Die 11 Merksätze zur Beurteilung der Kopfpunkte unseres Orientalischen Rollers


1. Kopfform

  • Die breite Stirn geht leicht gezogen in eine gleichmäßige Kopfrundung über.
  • Der Nackenabgang gestaltet sich dabei im Verhältnis zum Stirnanstieg etwas gezogener.
  • Eine Vorstirn oder Kopfplatte entwerten und gelten als Fehler.
  • Der höchste Punkt des Kopfes befindet sich direkt über dem Auge.
  • Die Stirn erreicht über dem Auge die maximale Breite.
2. Lage des Auges
  • Ermittelt man die Kopflänge als Waagerechte vom Stirnansatz bis zum Nacken, dann befindet sich das Auge in der vorderen Hälfte des Kopfes, wobei der hintere Augenrand direkt vor der mittleren Senkrechten liegt.
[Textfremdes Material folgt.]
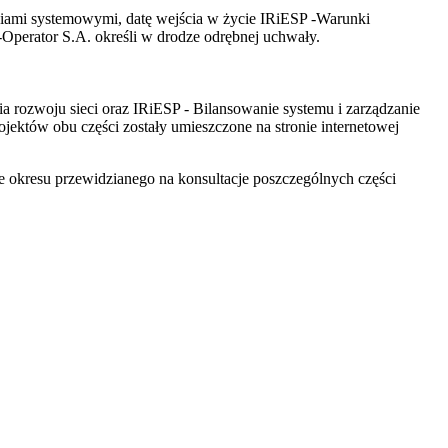
iami systemowymi, datę wejścia w życie IRiESP -Warunki
-Operator S.A. określi w drodze odrębnej uchwały.
ia rozwoju sieci oraz IRiESP - Bilansowanie systemu i zarządzanie
ojektów obu części zostały umieszczone na stronie internetowej
e okresu przewidzianego na konsultacje poszczególnych części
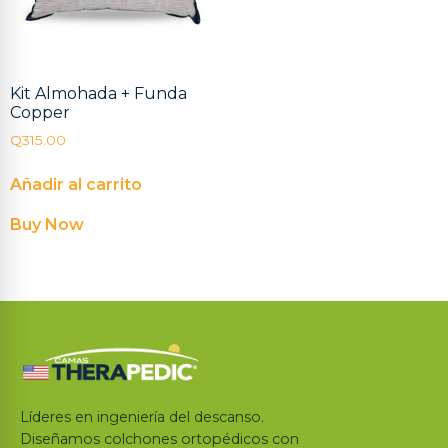
Kit Almohada + Funda
Copper
Q
315.00
Añadir al carrito
Buy Now
Líderes en ingeniería del descanso.
Diseñamos colchones ortopédicos con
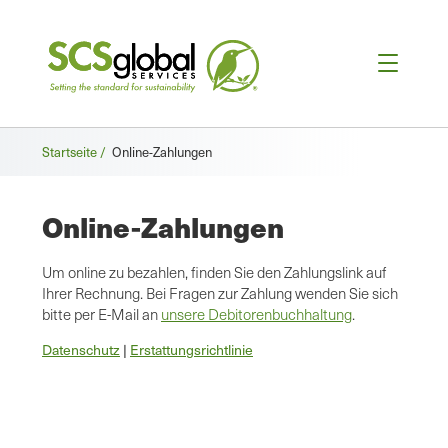
Brotkrümel
Startseite /
Online-Zahlungen
Online-Zahlungen
Um online zu bezahlen, finden Sie den Zahlungslink auf
Ihrer Rechnung. Bei Fragen zur Zahlung wenden Sie sich
bitte per E-Mail an
unsere Debitorenbuchhaltung
.
Datenschutz
|
Erstattungsrichtlinie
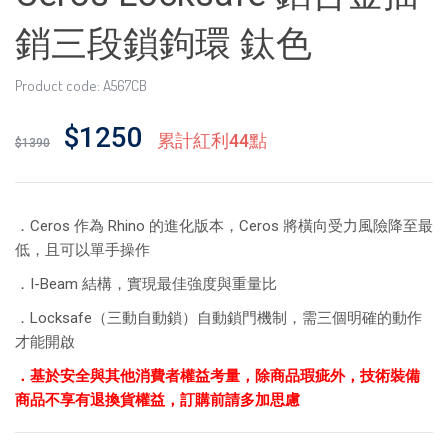
銷三段鎖鉤環 鈦色
Product code: A567CB
$1250
累計紅利44點
$1390
．Ceros 作為 Rhino 的進化版本，Ceros 將橫向受力風險降至最
低，且可以單手操作
．I-Beam 結構，實現最佳強度與重量比
．Locksafe（三動自動鎖）自動鎖門機制，需三個明確的動作
才能開啟
．基於安全與其他消費者權益考量，除商品瑕疵外，技術裝備
商品不享有退換貨權益，訂購前請多加思慮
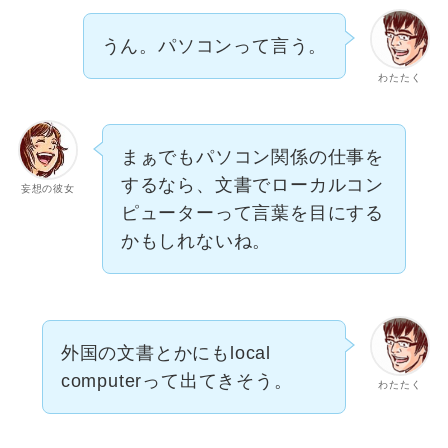
うん。パソコンって言う。
わたたく
まぁでもパソコン関係の仕事を
するなら、文書でローカルコン
妄想の彼女
ピューターって言葉を目にする
かもしれないね。
外国の文書とかにもlocal
computerって出てきそう。
わたたく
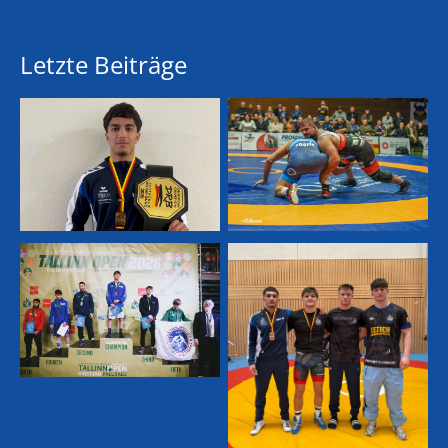
Letzte Beiträge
  • Der verlängerte Schnabelschnitt verläuft dabei direkt durch das Auge.
3. Schnabel
  • Der breit angesetzte, substanzvolle Schnabel darf nicht länger sein als der Abstand vom Schnabelwinkel bis zum hinteren Augenrand gemessen, auf der Linie des verlängerten Schnabelschnitts.
  • Der Schnabel-Stirnwinkel ist nur wenig ausgeprägt.
  • Der Schnabelansatz muss so breit sein, dass im Übergang zur Stirn kein Kniff sichtbar werden kann.